I recently saw Alex’s prowess in setting up a Fully Qualified Domain Name within the Autodesk Vault 2016 beta. Configuring this feature means users can log into Vault from the internet in a secure and high performing way, all without using a VPN connection. I’d already been talking to him about writing a few posts for Design & Motion, so knowing how much I had struggled to decipher out of date Autodesk documentation in the past, I thought this would be the perfect first post for Alex. So it’s with great pleasure that the Design & Motion team introduce Alex Fielder to our readers. He’s a throroughly nice chap, you can read his bio to find out what he’s all about or you can have a chat with him on Twitter. Without further ado, here’s Alex’s cracking guide for setting up an FQDN for Autodesk Vault. Cheers Alex!
Decide if you want open ( http: ) or encrypted ( https: ) access from your Vault, I will only be covering how to setup http: access today,
Common practice among larger organisations is to have web-facing servers in a demilitarized zone (DMZ), but since this is outside of the scope of this article, I will leave it for the reader to decide whether this is a method they are keen on implementing.

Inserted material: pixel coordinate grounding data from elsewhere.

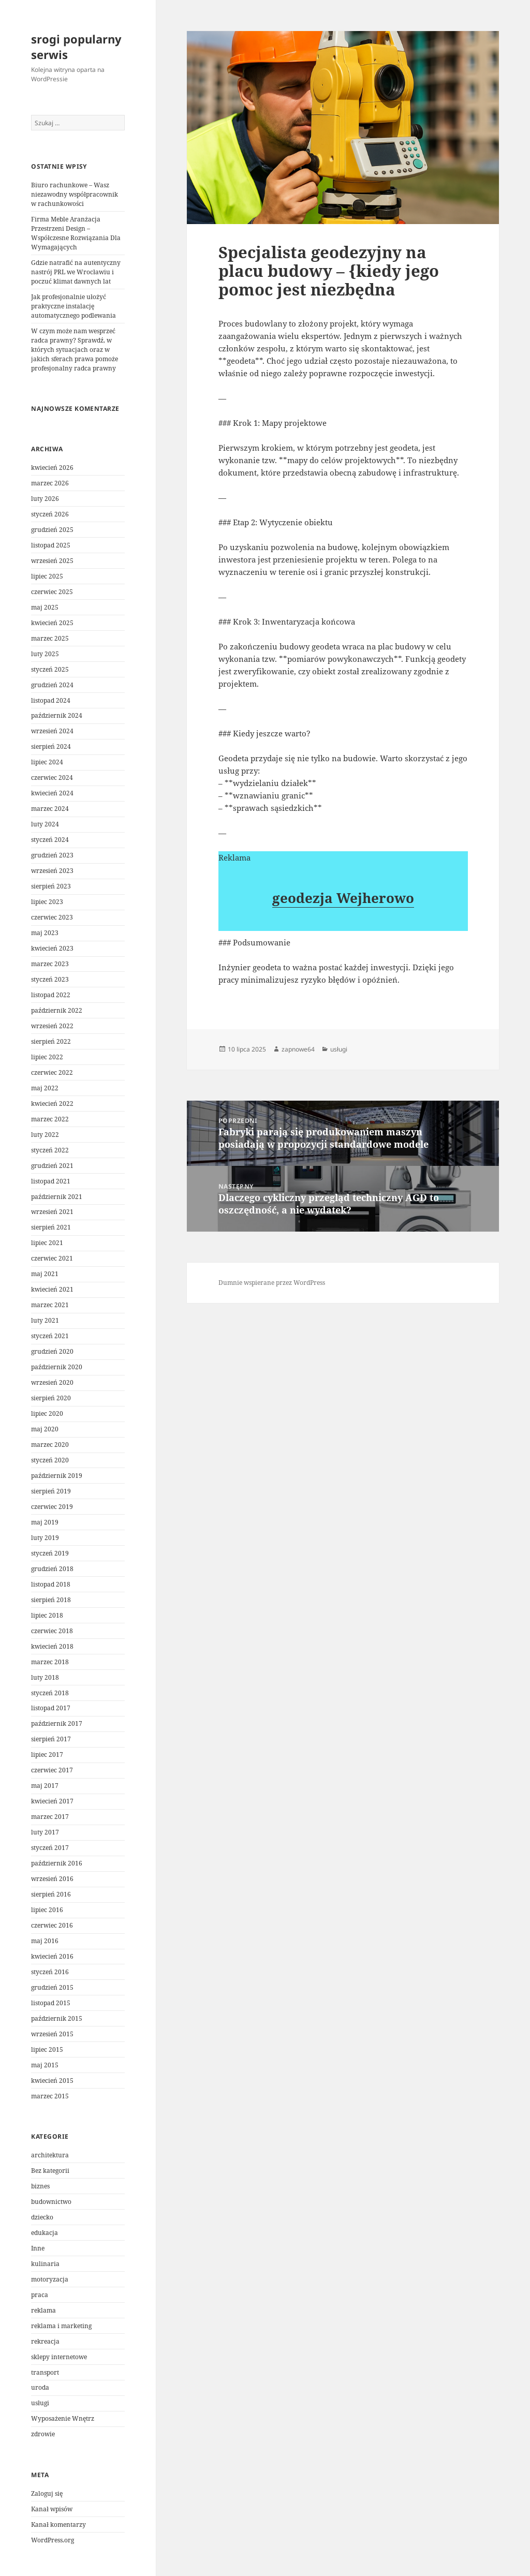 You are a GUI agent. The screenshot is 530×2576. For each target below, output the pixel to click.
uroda (40, 2387)
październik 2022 (56, 1010)
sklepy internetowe (59, 2356)
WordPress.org (52, 2540)
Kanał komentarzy (58, 2524)
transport (45, 2372)
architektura (50, 2155)
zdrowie (43, 2434)
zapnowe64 (298, 1049)
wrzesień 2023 (52, 870)
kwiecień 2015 (52, 2080)
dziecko (42, 2217)
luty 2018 (45, 1677)
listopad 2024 (50, 700)
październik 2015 (56, 2018)
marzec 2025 (50, 638)
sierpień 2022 (51, 1041)
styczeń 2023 (50, 979)
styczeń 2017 (50, 1847)
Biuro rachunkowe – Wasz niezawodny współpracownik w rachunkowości (74, 194)
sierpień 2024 (51, 746)
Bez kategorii (50, 2170)
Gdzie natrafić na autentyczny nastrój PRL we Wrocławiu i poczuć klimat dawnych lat (76, 272)
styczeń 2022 (50, 1150)
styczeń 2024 (50, 839)
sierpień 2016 (51, 1894)
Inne (38, 2248)
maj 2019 (44, 1522)
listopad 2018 (50, 1584)
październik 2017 (56, 1723)
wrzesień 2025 (52, 560)
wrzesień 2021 (52, 1211)
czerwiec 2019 (52, 1506)
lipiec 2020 (47, 1413)
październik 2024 (56, 715)
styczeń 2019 (50, 1553)
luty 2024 (45, 824)
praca (39, 2294)
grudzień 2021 (52, 1165)
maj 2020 (44, 1429)
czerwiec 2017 (52, 1770)
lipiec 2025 (47, 576)
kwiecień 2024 (52, 793)
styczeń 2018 (50, 1693)
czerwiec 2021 (52, 1258)
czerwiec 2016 (52, 1925)
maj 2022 (44, 1088)
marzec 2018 (50, 1661)
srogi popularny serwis (76, 46)
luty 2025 (45, 653)
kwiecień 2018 (52, 1646)
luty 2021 (45, 1320)
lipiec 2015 (47, 2049)
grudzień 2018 (52, 1568)
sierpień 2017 (51, 1739)
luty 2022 (45, 1134)
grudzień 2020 (52, 1351)
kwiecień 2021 (52, 1289)
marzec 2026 (50, 483)
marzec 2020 (50, 1444)
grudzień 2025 (52, 529)
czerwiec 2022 (52, 1072)
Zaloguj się (47, 2493)
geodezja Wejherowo (343, 898)
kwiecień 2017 (52, 1801)
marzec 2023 (50, 963)
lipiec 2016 (47, 1909)
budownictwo (51, 2201)
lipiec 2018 (47, 1615)
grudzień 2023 (52, 855)
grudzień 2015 (52, 1987)
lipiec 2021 (47, 1242)
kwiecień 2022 (52, 1103)
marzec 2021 (50, 1304)
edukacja (44, 2232)
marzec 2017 (50, 1816)
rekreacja (45, 2341)
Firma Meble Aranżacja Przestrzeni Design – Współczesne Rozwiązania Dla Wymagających (76, 233)
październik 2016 (56, 1863)
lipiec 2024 (47, 762)
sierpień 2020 (51, 1398)
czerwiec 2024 (52, 777)
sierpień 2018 (51, 1599)
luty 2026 (45, 498)
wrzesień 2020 (52, 1382)
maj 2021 (44, 1273)
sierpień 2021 (51, 1227)
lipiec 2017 (47, 1754)
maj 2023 (44, 932)
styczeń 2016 (50, 1971)
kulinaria (45, 2263)
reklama (43, 2310)
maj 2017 (44, 1785)
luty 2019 (45, 1537)
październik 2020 (56, 1367)
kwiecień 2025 (52, 622)
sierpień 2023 (51, 886)
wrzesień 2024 (52, 731)
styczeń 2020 (50, 1460)
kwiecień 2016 (52, 1956)
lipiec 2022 (47, 1057)
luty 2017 (45, 1832)
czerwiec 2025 (52, 591)
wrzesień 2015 (52, 2034)
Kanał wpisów (51, 2509)
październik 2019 (56, 1475)
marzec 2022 (50, 1119)
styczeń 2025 (50, 669)
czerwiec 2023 (52, 917)
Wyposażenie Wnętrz (62, 2418)
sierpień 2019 (51, 1491)
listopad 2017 (50, 1708)
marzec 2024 (50, 808)
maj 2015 (44, 2065)
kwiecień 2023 (52, 948)
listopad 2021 (50, 1181)
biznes (40, 2186)
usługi (40, 2403)
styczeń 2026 (50, 514)
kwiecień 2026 (52, 467)
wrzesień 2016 (52, 1878)
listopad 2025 (50, 545)
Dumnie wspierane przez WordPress (271, 1282)
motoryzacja (49, 2279)
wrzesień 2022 (52, 1025)
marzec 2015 (50, 2096)
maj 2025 (44, 607)
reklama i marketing (61, 2325)
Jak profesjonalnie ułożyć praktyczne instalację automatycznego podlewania (73, 306)
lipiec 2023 (47, 901)
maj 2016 (44, 1940)
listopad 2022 (50, 994)
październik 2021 (56, 1196)
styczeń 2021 (50, 1335)
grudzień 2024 (52, 684)
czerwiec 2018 (52, 1630)
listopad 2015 (50, 2002)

An area that requires some thought is the setup of user accounts (for remote access) and their permissions, but I will also leave that out for now.
A note about my setup: I’m using Windows 10 Technical Preview Build 9841 running on VirtualBox Version 4.3.12 r93733.
Host Network setup
Page 5 of the Advanced Configuration Guide (ACG) for Vault Server 2014 details how to change the default port during initial installation.

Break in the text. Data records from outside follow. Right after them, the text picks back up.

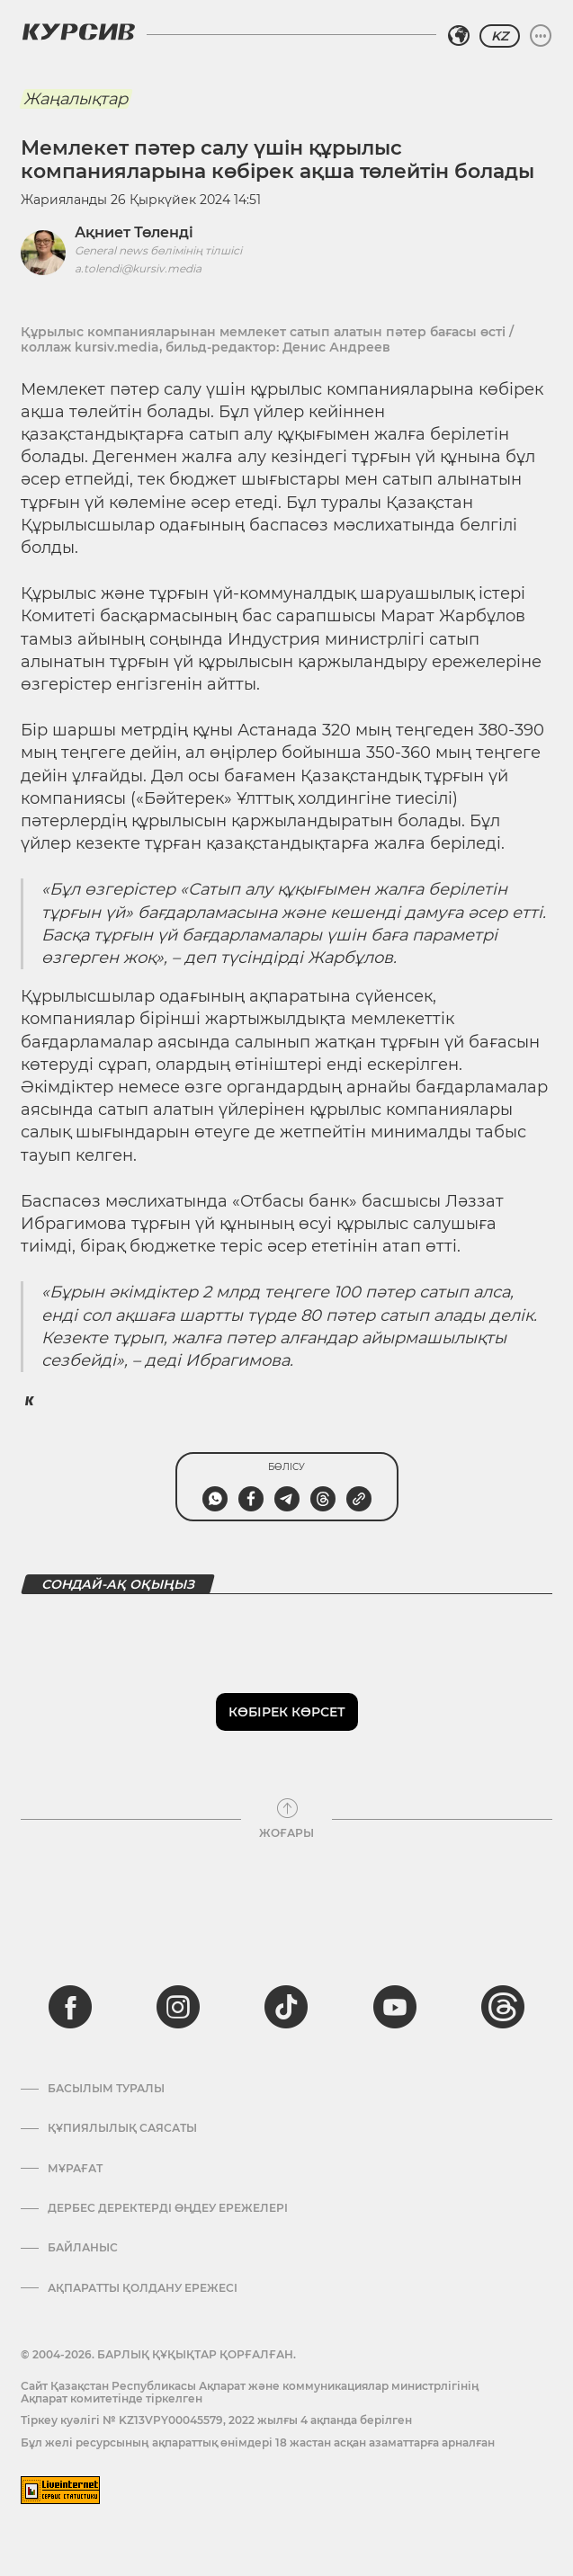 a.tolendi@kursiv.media (138, 268)
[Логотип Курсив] (78, 31)
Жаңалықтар (75, 99)
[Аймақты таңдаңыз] (458, 36)
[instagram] (178, 2006)
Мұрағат (75, 2168)
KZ (499, 36)
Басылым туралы (106, 2088)
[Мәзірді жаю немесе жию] (540, 36)
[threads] (502, 2006)
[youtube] (394, 2006)
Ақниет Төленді (134, 232)
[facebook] (70, 2006)
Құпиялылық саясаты (122, 2128)
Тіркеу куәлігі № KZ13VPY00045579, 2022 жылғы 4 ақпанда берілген (216, 2420)
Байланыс (83, 2248)
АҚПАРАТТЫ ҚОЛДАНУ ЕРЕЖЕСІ (142, 2288)
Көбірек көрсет (286, 1712)
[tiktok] (286, 2006)
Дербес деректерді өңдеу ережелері (168, 2208) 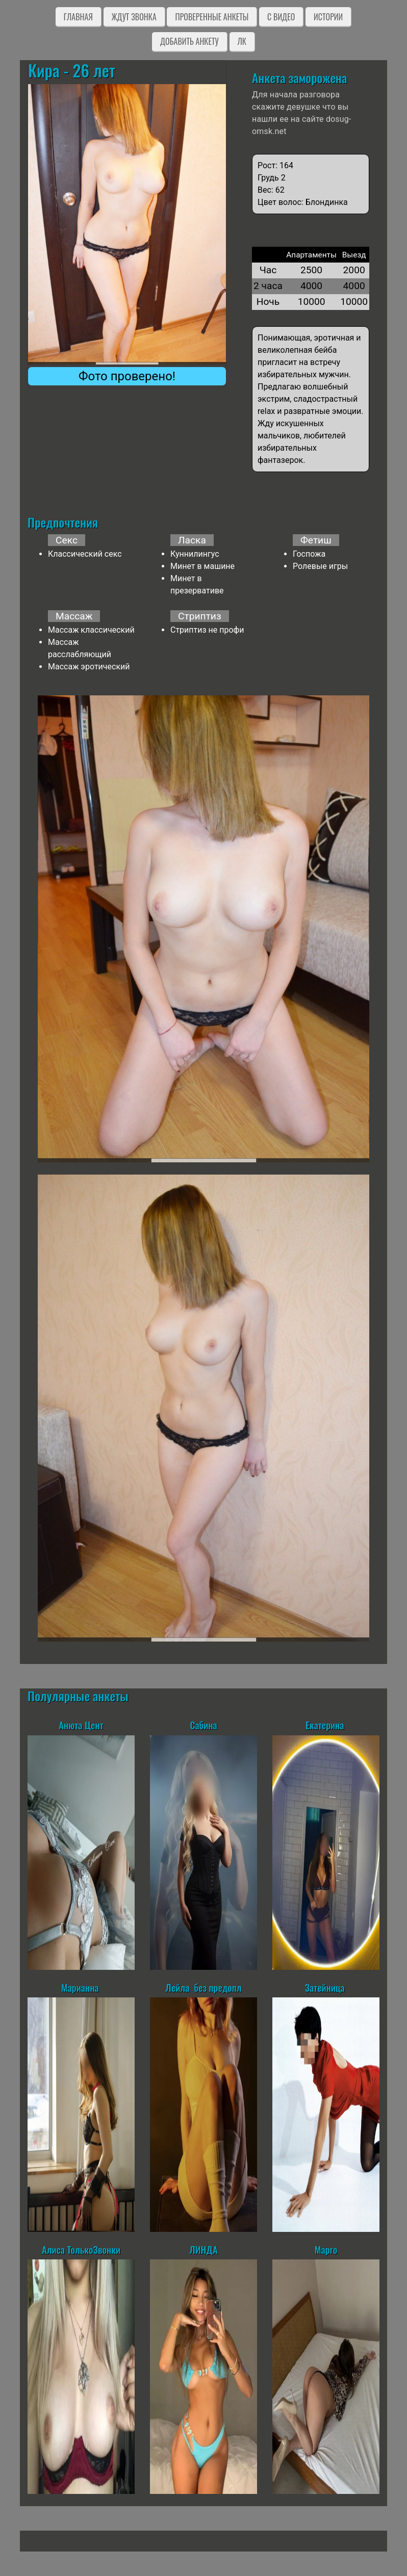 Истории (328, 17)
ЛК (242, 41)
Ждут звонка (134, 17)
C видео (281, 17)
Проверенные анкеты (211, 17)
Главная (78, 17)
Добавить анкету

I made these changes after having installed Vault Server, so the steps detailed in this post will reflect that.
If there are other web-facing servers/services on the host network, then choose a port that will not clash with that. I set this up on my home network which has a Stora NAS with web access on port 80, and my router allows remote login on port 8080 (which also happens to be the alternate port mentioned in the ACG above), so I chose port 81 instead.
On the Vault Server, use the Windows Firewall with Advanced Security to add an inbound firewall rule for whichever port you chose to use (in my case port 81)

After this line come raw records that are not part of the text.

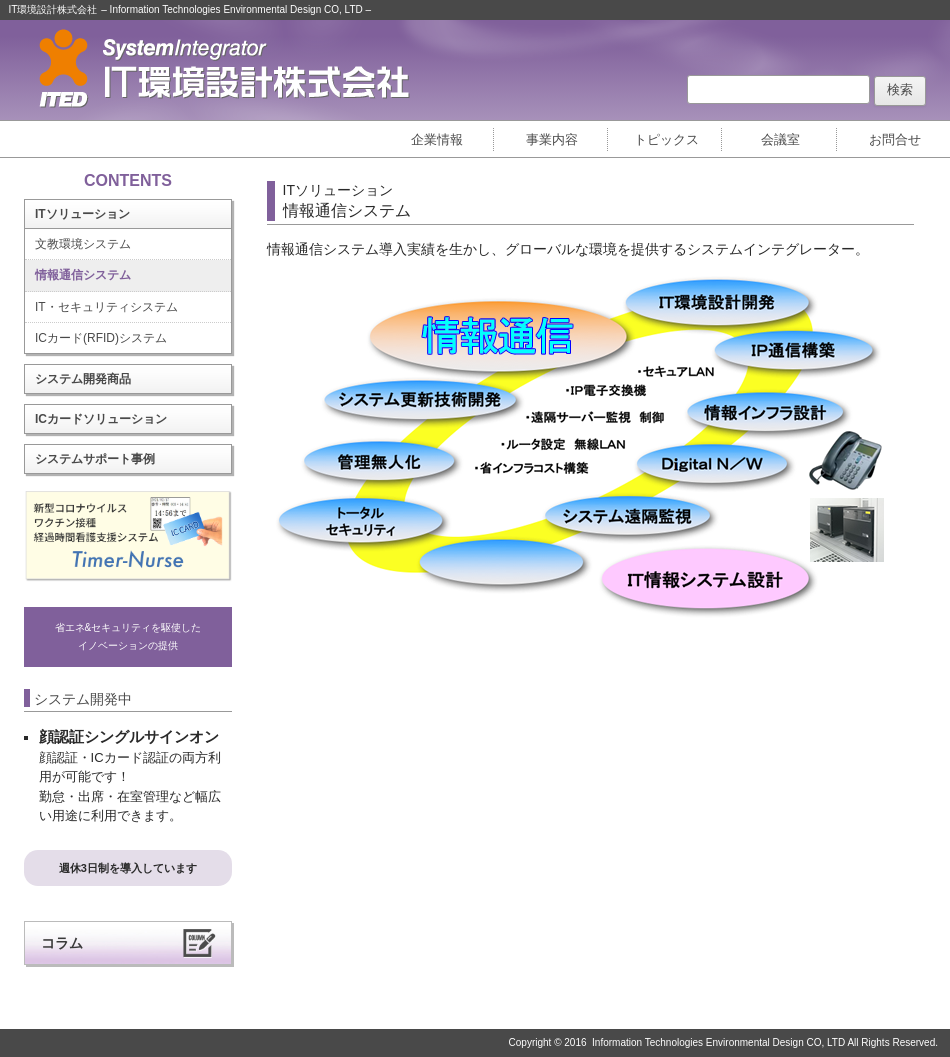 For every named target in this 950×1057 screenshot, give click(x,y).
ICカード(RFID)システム (101, 338)
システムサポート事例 (95, 459)
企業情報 (437, 139)
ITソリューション (82, 214)
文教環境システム (83, 244)
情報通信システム (83, 275)
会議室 (780, 139)
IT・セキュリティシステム (106, 307)
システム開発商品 (83, 379)
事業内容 (552, 139)
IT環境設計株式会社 (53, 9)
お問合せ (895, 139)
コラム (62, 943)
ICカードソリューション (101, 419)
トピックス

On the Vault Server, from the Command Prompt (CMD) run ipconfig /all to retrieve the Vault Server IP Address:
In the Host network router, add a port forward to the VaultServer-ip address for port 81:
The process for configuring port forwarding will vary depending on the router you have.
Don’t forget to click Apply or Save!
Internet Information Services (IIS)
In the Internet Information Services (IIS) Manager, select the Website that contains the AutodeskDM virtual directory. (My method differs from the Advanced Configuration Guide, because I am using Windows 10 Tech Preview instead of Windows Server 2008 R2/2012):
On the right hand side, under “Edit Site” select “Bindings” (circled above) and remove the existing port 80 row. Then click add and put in your chosen port:
As these changes are being carried out after installation it is also necessary to edit the web.config file for the AutodeskDM application. You can find this file here:
C:\Program Files\Autodesk\ADMS Professional 2016\Server\Web\Services
Open this file with your favourite text editor (I use notepad++) and search for the phrase “port=” in the document. On or around line 439 change:
<server port=”80″ sslPort=”443″ website=”Default Web Site” sslRequired=”false” />
<server port=”YourChosenPort#” sslPort=”443″ website=”Default Web Site” sslRequired=”false” />
So in my case it is:
<server port=”81″ sslPort=”443″ website=”Default Web Site” sslRequired=”false” />
Save and Close this file, then, returning to the IIS Manager window, click the “Restart” option on the right hand side to restart the Site.
Remote Client setup
Check if it is possible to load the Host-ip:PortNumber/AutodeskTC url in a browser, if successful the Autodesk Vault Thin Client log in page should appear:
The Server value for the login credentials above, would be Host-ip:PortNumber.
Logging in should then present you with this familiar page:
Install Vault Pro Client on remote machine. Check client <> server version compatibility.
It is likely that the Vault Pro Client install will require a system reboot, so after restarting the remote client machine, fire up the Vault Pro Client and put in the same credentials used for the Thin Client:
(I used Vault Pro 2014, but Vault Pro 2013 can also talk to Vault Server 2015)
It is imperative to remember to include the port number at the end of the server name if you did not use port 80 in all login areas.
Finally, here is a view of my office-based Vault Professional Client, logged into Vault Pro Server using FQDN:
Thanks for reading and I hope you find this useful!